If an entry holds a picture, leave the picture out and copy the rest exactly.

[Page-level text extractions]
-- Opening Marker --

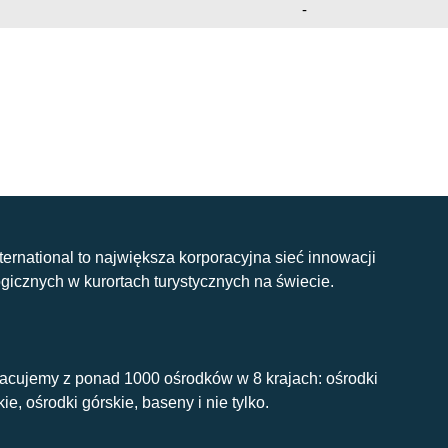
-
nternational to największa korporacyjna sieć innowacji
gicznych w kurortach turystycznych na świecie.
acujemy z ponad 1000 ośrodków w 8 krajach: ośrodki
kie, ośrodki górskie, baseny i nie tylko.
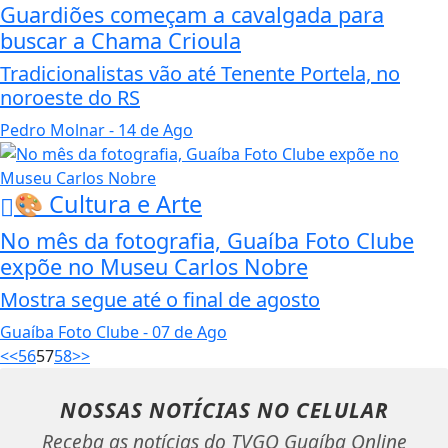
Guardiões começam a cavalgada para
buscar a Chama Crioula
Tradicionalistas vão até Tenente Portela, no
noroeste do RS
Pedro Molnar
- 14 de Ago
🎨 Cultura e Arte
No mês da fotografia, Guaíba Foto Clube
expõe no Museu Carlos Nobre
Mostra segue até o final de agosto
Guaíba Foto Clube
- 07 de Ago
<<
56
57
58
>>
NOSSAS NOTÍCIAS
NO CELULAR
Receba as notícias do TVGO Guaíba Online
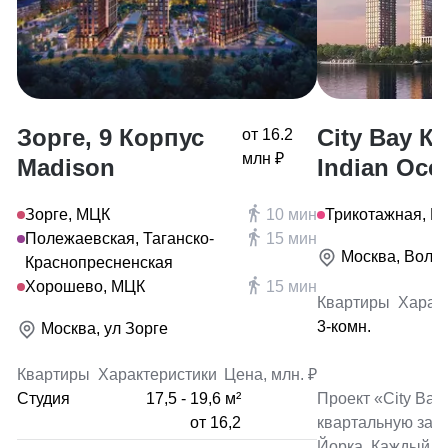
Зорге, 9 Корпус
City Bay К
от 16.2
млн ₽
Madison
Indian Oce
Зорге, МЦК
10 мин
Трикотажная, МЦ
Полежаевская, Таганско-
15 мин
Москва, Воло
Краснопресненская
Хорошево, МЦК
15 мин
Квартиры
Харак
3-комн.
Москва, ул Зорге
Квартиры
Характеристики
Цена, млн. ₽
Студия
17,5 - 19,6 м²
Проект «City Bay
от 16,2
квартальную заст
Йорка. Каждый к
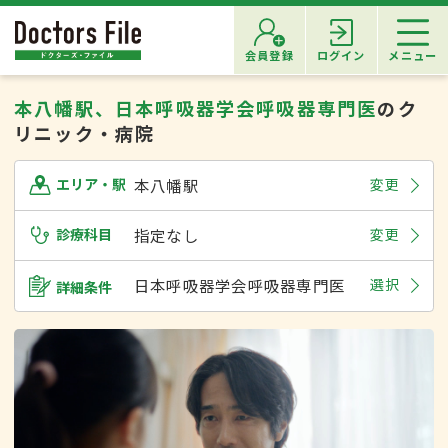
会員登録
ログイン
メニュー
本八幡駅、日本呼吸器学会呼吸器専門医
のク
リニック・病院
本八幡駅
変更
エリア・駅
診療科目
指定なし
変更
日本呼吸器学会呼吸器専門医
選択
詳細条件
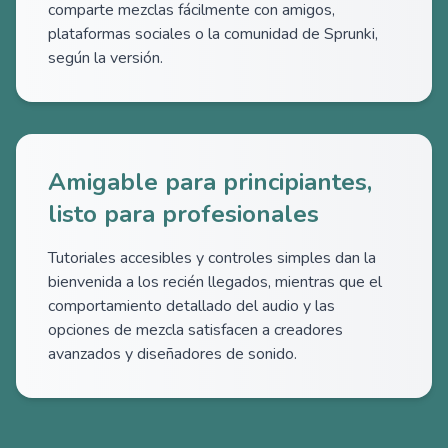
comparte mezclas fácilmente con amigos,
plataformas sociales o la comunidad de Sprunki,
según la versión.
Amigable para principiantes,
listo para profesionales
Tutoriales accesibles y controles simples dan la
bienvenida a los recién llegados, mientras que el
comportamiento detallado del audio y las
opciones de mezcla satisfacen a creadores
avanzados y diseñadores de sonido.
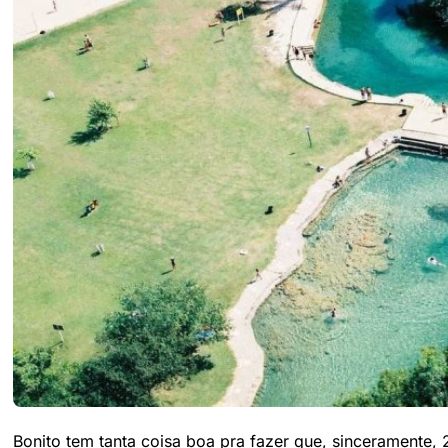
Bonito tem tanta coisa boa pra fazer que, sinceramente,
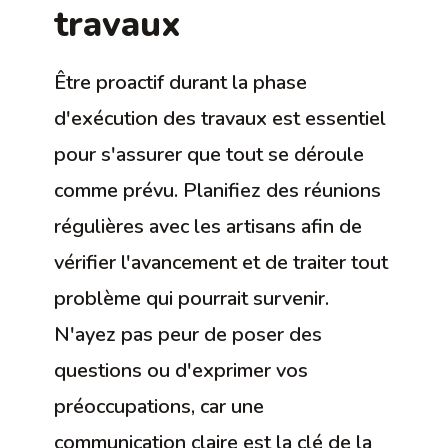
travaux
Être proactif durant la phase
d'exécution des travaux est essentiel
pour s'assurer que tout se déroule
comme prévu. Planifiez des réunions
régulières avec les artisans afin de
vérifier l'avancement et de traiter tout
problème qui pourrait survenir.
N'ayez pas peur de poser des
questions ou d'exprimer vos
préoccupations, car une
communication claire est la clé de la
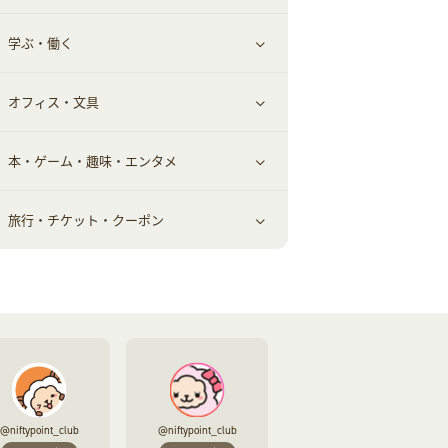
学ぶ・働く
美容・ダイエット用品
スポーツ・フィットネス
車情報・カーシェア・レンタル
すべて見る
オフィス・文具
脱毛用品
日用品・薬局・からだ
お役立ち
ギフト・贈答品
すべて見る
本・ゲーム・趣味・エンタメ
美容食品
生活雑貨・家具インテリア
フラワー
習い事・学習・学校
すべて見る
旅行・チケット・クーポン
赤ちゃん・こども・マタニティ
オフィス・文具
すべて見る
ペット
ゲーム・趣味
すべて見る
ふるさと納税
音楽・シネマ・エンタメ
旅行・レジャー・航空券・宿泊
本
チケット・クーポン・チラシ
@niftypoint_club
@niftypoint_club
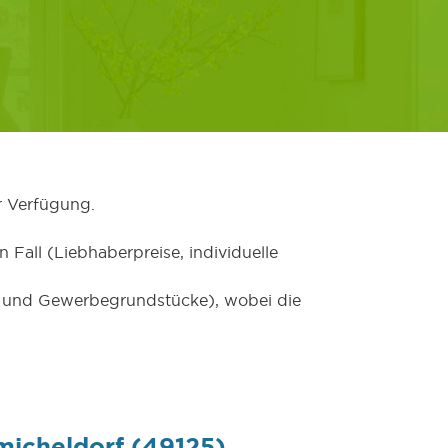
r Verfügung.
 Fall (Liebhaberpreise, individuelle
er und Gewerbegrundstücke), wobei die
micheldorf (49125)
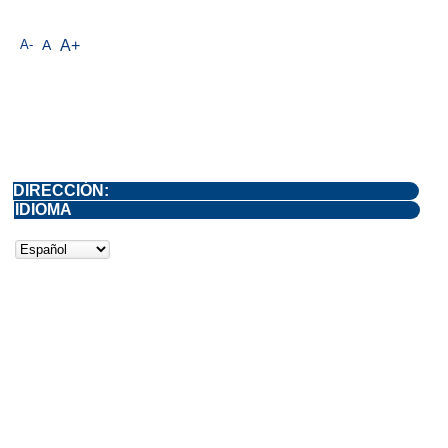
A-
A
A+
DIRECCIÓN:
IDIOMA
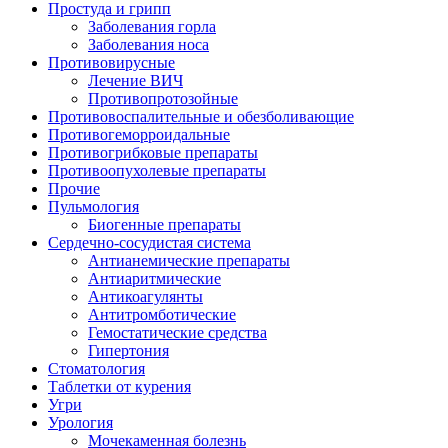
Простуда и грипп
Заболевания горла
Заболевания носа
Противовирусные
Лечение ВИЧ
Противопротозойные
Противовоспалительные и обезболивающие
Противогеморроидальные
Противогрибковые препараты
Противоопухолевые препараты
Прочие
Пульмология
Биогенные препараты
Сердечно-сосудистая система
Антианемические препараты
Антиаритмические
Антикоагулянты
Антитромботические
Гемостатические средства
Гипертония
Стоматология
Таблетки от курения
Угри
Урология
Мочекаменная болезнь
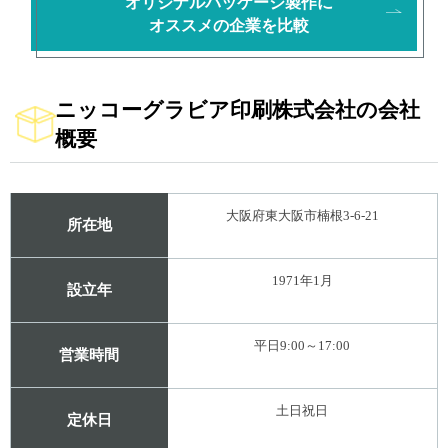
オリジナルパッケージ製作に
オススメの企業を比較
ニッコーグラビア印刷株式会社の会社
概要
大阪府東大阪市楠根3-6-21
所在地
1971年1月
設立年
平日9:00～17:00
営業時間
土日祝日
定休日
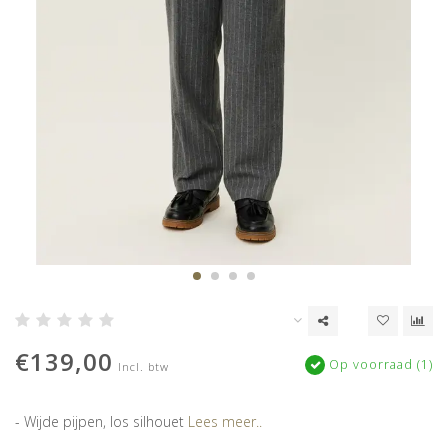
€139,00
Op voorraad (1)
Incl. btw
- Wijde pijpen, los silhouet
Lees meer..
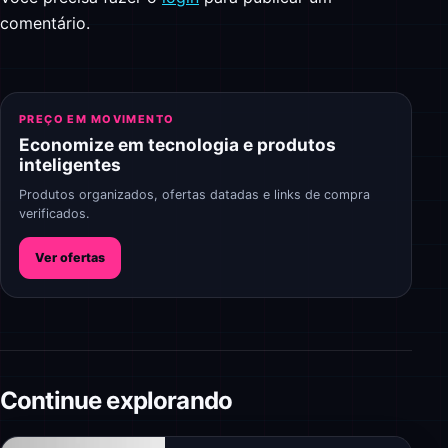
comentário.
PREÇO EM MOVIMENTO
Economize em tecnologia e produtos
inteligentes
Produtos organizados, ofertas datadas e links de compra
verificados.
Ver ofertas
Continue explorando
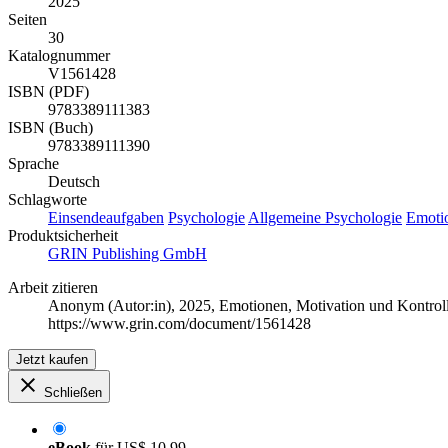
2025
Seiten
30
Katalognummer
V1561428
ISBN (PDF)
9783389111383
ISBN (Buch)
9783389111390
Sprache
Deutsch
Schlagworte
Einsendeaufgaben
Psychologie
Allgemeine Psychologie
Emoti
Produktsicherheit
GRIN Publishing GmbH
Arbeit zitieren
Anonym (Autor:in)
, 2025, Emotionen, Motivation und Kontrol
https://www.grin.com/document/1561428
Jetzt kaufen
Schließen
eBook
für
US$ 10,99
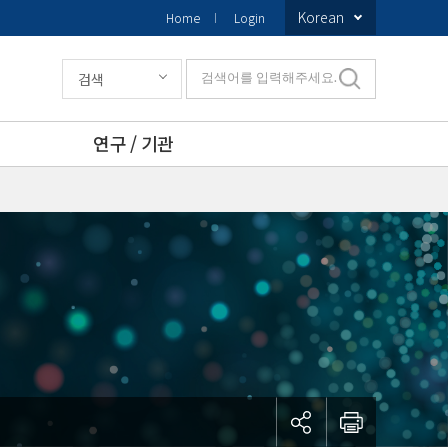
Korean
Home
Login
검색
검색어를 입력해주세요.
연구 / 기관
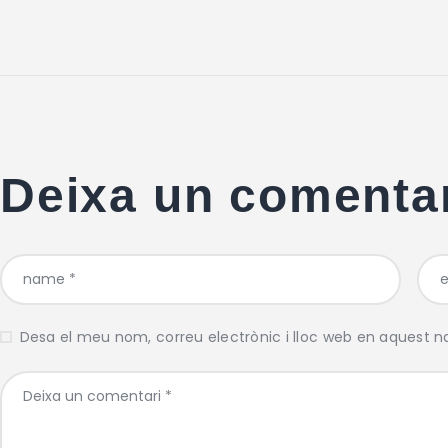
Deixa un comenta
Desa el meu nom, correu electrònic i lloc web en aquest 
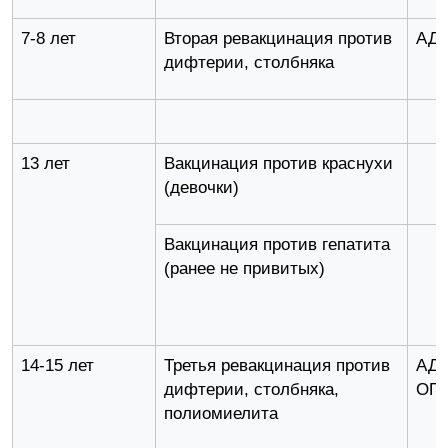
7-8 лет
Вторая ревакцинация против
АД
дифтерии, столбняка
13 лет
Вакцинация против краснухи
(девочки)
Вакцинация против гепатита
(ранее не привитых)
14-15 лет
Третья ревакцинация против
АД
дифтерии, столбняка,
ОП
полиомиелита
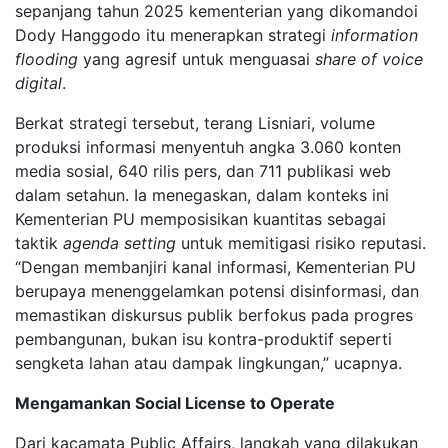
sepanjang tahun 2025 kementerian yang dikomandoi
Dody Hanggodo itu menerapkan strategi
information
flooding
yang agresif untuk menguasai
share of voice
digital
.
Berkat strategi tersebut, terang Lisniari, volume
produksi informasi menyentuh angka 3.060 konten
media sosial, 640 rilis pers, dan 711 publikasi web
dalam setahun. Ia menegaskan, dalam konteks ini
Kementerian PU memposisikan kuantitas sebagai
taktik
agenda setting
untuk memitigasi risiko reputasi.
“Dengan membanjiri kanal informasi, Kementerian PU
berupaya menenggelamkan potensi disinformasi, dan
memastikan diskursus publik berfokus pada progres
pembangunan, bukan isu kontra-produktif seperti
sengketa lahan atau dampak lingkungan,” ucapnya.
Mengamankan Social License to Operate
Dari kacamata Public Affairs, langkah yang dilakukan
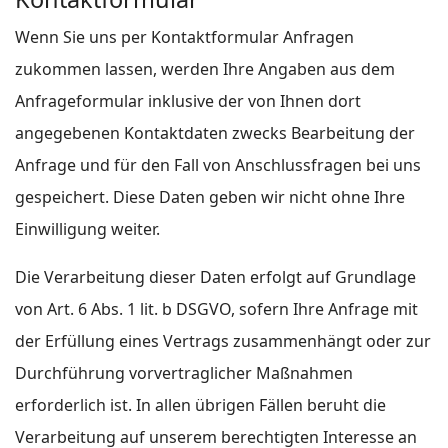
Wenn Sie uns per Kontaktformular Anfragen
zukommen lassen, werden Ihre Angaben aus dem
Anfrageformular inklusive der von Ihnen dort
angegebenen Kontaktdaten zwecks Bearbeitung der
Anfrage und für den Fall von Anschlussfragen bei uns
gespeichert. Diese Daten geben wir nicht ohne Ihre
Einwilligung weiter.
Die Verarbeitung dieser Daten erfolgt auf Grundlage
von Art. 6 Abs. 1 lit. b DSGVO, sofern Ihre Anfrage mit
der Erfüllung eines Vertrags zusammenhängt oder zur
Durchführung vorvertraglicher Maßnahmen
erforderlich ist. In allen übrigen Fällen beruht die
Verarbeitung auf unserem berechtigten Interesse an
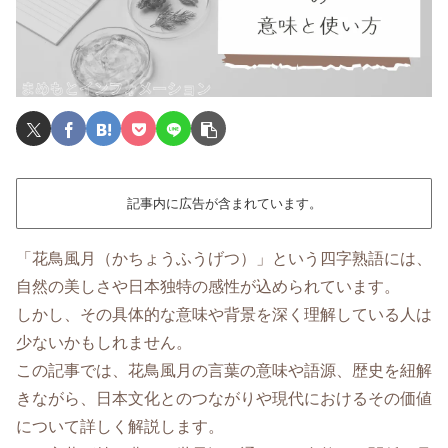
記事内に広告が含まれています。
「花鳥風月（かちょうふうげつ）」という四字熟語には、
自然の美しさや日本独特の感性が込められています。
しかし、その具体的な意味や背景を深く理解している人は
少ないかもしれません。
この記事では、花鳥風月の言葉の意味や語源、歴史を紐解
きながら、日本文化とのつながりや現代におけるその価値
について詳しく解説します。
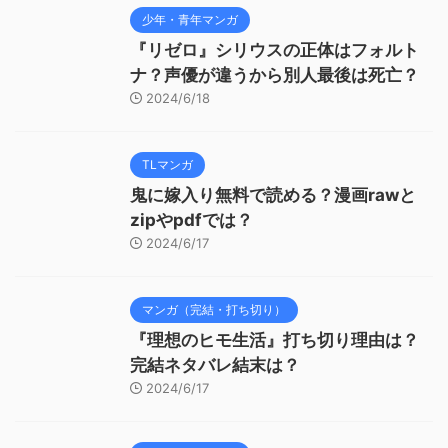
少年・青年マンガ
『リゼロ』シリウスの正体はフォルト
ナ？声優が違うから別人最後は死亡？
2024/6/18
TLマンガ
鬼に嫁入り無料で読める？漫画rawと
zipやpdfでは？
2024/6/17
マンガ（完結・打ち切り）
『理想のヒモ生活』打ち切り理由は？
完結ネタバレ結末は？
2024/6/17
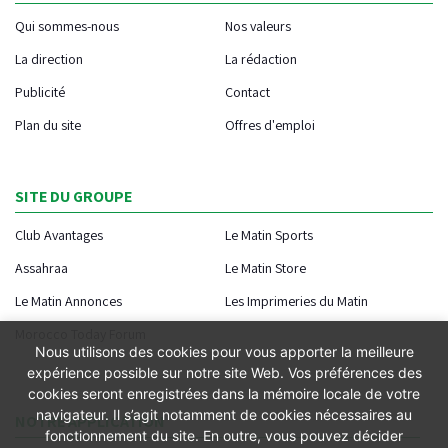
Qui sommes-nous
Nos valeurs
La direction
La rédaction
Publicité
Contact
Plan du site
Offres d'emploi
SITE DU GROUPE
Club Avantages
Le Matin Sports
Assahraa
Le Matin Store
Le Matin Annonces
Les Imprimeries du Matin
Morocco Today Forum
Nous utilisons des cookies pour vous apporter la meilleure
expérience possible sur notre site Web. Vos préférences des
cookies seront enregistrées dans la mémoire locale de votre
navigateur. Il s’agit notamment de cookies nécessaires au
NOTRE APPLICATION
fonctionnement du site. En outre, vous pouvez décider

-- Closing Marker --

### Response area
-
nternational to największa korporacyjna sieć innowacji
gicznych w kurortach turystycznych na świecie.
acujemy z ponad 1000 ośrodków w 8 krajach: ośrodki
kie, ośrodki górskie, baseny i nie tylko.
Guardiões começam a cavalgada para
buscar a Chama Crioula
Tradicionalistas vão até Tenente Portela, no
noroeste do RS
Pedro Molnar
- 14 de Ago
🎨 Cultura e Arte
No mês da fotografia, Guaíba Foto Clube
expõe no Museu Carlos Nobre
Mostra segue até o final de agosto
Guaíba Foto Clube
- 07 de Ago
<<
56
57
58
>>
NOSSAS NOTÍCIAS
NO CELULAR
Receba as notícias do TVGO Guaíba Online
Зорге, 9 Корпус
City Bay К
от 16.2
млн ₽
Madison
Indian Oce
Зорге, МЦК
10 мин
Трикотажная, МЦ
Полежаевская, Таганско-
15 мин
Москва, Воло
Краснопресненская
Хорошево, МЦК
15 мин
Квартиры
Харак
3-комн.
Москва, ул Зорге
Квартиры
Характеристики
Цена, млн. ₽
Студия
17,5 - 19,6 м²
Проект «City Bay
от 16,2
квартальную заст
Йорка. Каждый к
会員登録
ログイン
メニュー
本八幡駅、日本呼吸器学会呼吸器専門医
のク
リニック・病院
本八幡駅
変更
エリア・駅
診療科目
指定なし
変更
日本呼吸器学会呼吸器専門医
選択
詳細条件
comparte mezclas fácilmente con amigos,
plataformas sociales o la comunidad de Sprunki,
según la versión.
Amigable para principiantes,
listo para profesionales
Tutoriales accesibles y controles simples dan la
bienvenida a los recién llegados, mientras que el
comportamiento detallado del audio y las
opciones de mezcla satisfacen a creadores
avanzados y diseñadores de sonido.
Bonito tem tanta coisa boa pra fazer que, sinceramente,
travaux
Être proactif durant la phase
d'exécution des travaux est essentiel
pour s'assurer que tout se déroule
comme prévu. Planifiez des réunions
régulières avec les artisans afin de
vérifier l'avancement et de traiter tout
problème qui pourrait survenir.
N'ayez pas peur de poser des
questions ou d'exprimer vos
préoccupations, car une
communication claire est la clé de la
学ぶ・働く
美容・ダイエット用品
スポーツ・フィットネス
車情報・カーシェア・レンタル
すべて見る
オフィス・文具
脱毛用品
日用品・薬局・からだ
お役立ち
ギフト・贈答品
すべて見る
本・ゲーム・趣味・エンタメ
美容食品
生活雑貨・家具インテリア
フラワー
習い事・学習・学校
すべて見る
旅行・チケット・クーポン
赤ちゃん・こども・マタニティ
オフィス・文具
すべて見る
ペット
ゲーム・趣味
すべて見る
ふるさと納税
音楽・シネマ・エンタメ
旅行・レジャー・航空券・宿泊
本
チケット・クーポン・チラシ
@niftypoint_club
@niftypoint_club
r Verfügung.
 Fall (Liebhaberpreise, individuelle
er und Gewerbegrundstücke), wobei die
micheldorf (49125)
A-
A
A+
DIRECCIÓN:
IDIOMA
Простуда и грипп
Заболевания горла
Заболевания носа
Противовирусные
Лечение ВИЧ
Противопротозойные
Противовоспалительные и обезболивающие
Противогеморроидальные
Противогрибковые препараты
Противоопухолевые препараты
Прочие
Пульмология
Биогенные препараты
Сердечно-сосудистая система
Антианемические препараты
Антиаритмические
Антикоагулянты
Антитромботические
Гемостатические средства
Гипертония
Стоматология
Таблетки от курения
Угри
Урология
Мочекаменная болезнь
オリジナルパッケージ製作に
オススメの企業を比較
ニッコーグラビア印刷株式会社の会社
概要
大阪府東大阪市楠根3-6-21
所在地
1971年1月
設立年
平日9:00～17:00
営業時間
土日祝日
定休日
€139,00
Op voorraad (1)
Incl. btw
- Wijde pijpen, los silhouet
Lees meer..
comentário.
PREÇO EM MOVIMENTO
Economize em tecnologia e produtos
inteligentes
Produtos organizados, ofertas datadas e links de compra
verificados.
Ver ofertas
Continue explorando
2025
Seiten
30
Katalognummer
V1561428
ISBN (PDF)
9783389111383
ISBN (Buch)
9783389111390
Sprache
Deutsch
Schlagworte
Einsendeaufgaben
Psychologie
Allgemeine Psychologie
Emoti
Produktsicherheit
GRIN Publishing GmbH
Arbeit zitieren
Anonym (Autor:in)
, 2025, Emotionen, Motivation und Kontrol
https://www.grin.com/document/1561428
Jetzt kaufen
Schließen
eBook
für
US$ 10,99
Korean
Home
Login
검색
검색어를 입력해주세요.
연구 / 기관
Deixa un comenta
Desa el meu nom, correu electrònic i lloc web en aquest 
7-8 лет
Вторая ревакцинация против
АД
дифтерии, столбняка
13 лет
Вакцинация против краснухи
(девочки)
Вакцинация против гепатита
(ранее не привитых)
14-15 лет
Третья ревакцинация против
АД
дифтерии, столбняка,
ОП
полиомиелита
sepanjang tahun 2025 kementerian yang dikomandoi
Dody Hanggodo itu menerapkan strategi
information
flooding
yang agresif untuk menguasai
share of voice
digital
.
Berkat strategi tersebut, terang Lisniari, volume
produksi informasi menyentuh angka 3.060 konten
media sosial, 640 rilis pers, dan 711 publikasi web
dalam setahun. Ia menegaskan, dalam konteks ini
Kementerian PU memposisikan kuantitas sebagai
taktik
agenda setting
untuk memitigasi risiko reputasi.
“Dengan membanjiri kanal informasi, Kementerian PU
berupaya menenggelamkan potensi disinformasi, dan
memastikan diskursus publik berfokus pada progres
pembangunan, bukan isu kontra-produktif seperti
sengketa lahan atau dampak lingkungan,” ucapnya.
Mengamankan Social License to Operate
Dari kacamata Public Affairs, langkah yang dilakukan
Wenn Sie uns per Kontaktformular Anfragen
zukommen lassen, werden Ihre Angaben aus dem
Anfrageformular inklusive der von Ihnen dort
angegebenen Kontaktdaten zwecks Bearbeitung der
Anfrage und für den Fall von Anschlussfragen bei uns
gespeichert. Diese Daten geben wir nicht ohne Ihre
Einwilligung weiter.
Die Verarbeitung dieser Daten erfolgt auf Grundlage
von Art. 6 Abs. 1 lit. b DSGVO, sofern Ihre Anfrage mit
der Erfüllung eines Vertrags zusammenhängt oder zur
Durchführung vorvertraglicher Maßnahmen
erforderlich ist. In allen übrigen Fällen beruht die
Verarbeitung auf unserem berechtigten Interesse an
記事内に広告が含まれています。
「花鳥風月（かちょうふうげつ）」という四字熟語には、
自然の美しさや日本独特の感性が込められています。
しかし、その具体的な意味や背景を深く理解している人は
少ないかもしれません。
この記事では、花鳥風月の言葉の意味や語源、歴史を紐解
きながら、日本文化とのつながりや現代におけるその価値
について詳しく解説します。
少年・青年マンガ
『リゼロ』シリウスの正体はフォルト
ナ？声優が違うから別人最後は死亡？
2024/6/18
TLマンガ
鬼に嫁入り無料で読める？漫画rawと
zipやpdfでは？
2024/6/17
マンガ（完結・打ち切り）
『理想のヒモ生活』打ち切り理由は？
完結ネタバレ結末は？
2024/6/17
Qui sommes-nous
Nos valeurs
La direction
La rédaction
Publicité
Contact
Plan du site
Offres d'emploi
SITE DU GROUPE
Club Avantages
Le Matin Sports
Assahraa
Le Matin Store
Le Matin Annonces
Les Imprimeries du Matin
Morocco Today Forum
Nous utilisons des cookies pour vous apporter la meilleure
expérience possible sur notre site Web. Vos préférences des
cookies seront enregistrées dans la mémoire locale de votre
navigateur. Il s’agit notamment de cookies nécessaires au
NOTRE APPLICATION
fonctionnement du site. En outre, vous pouvez décider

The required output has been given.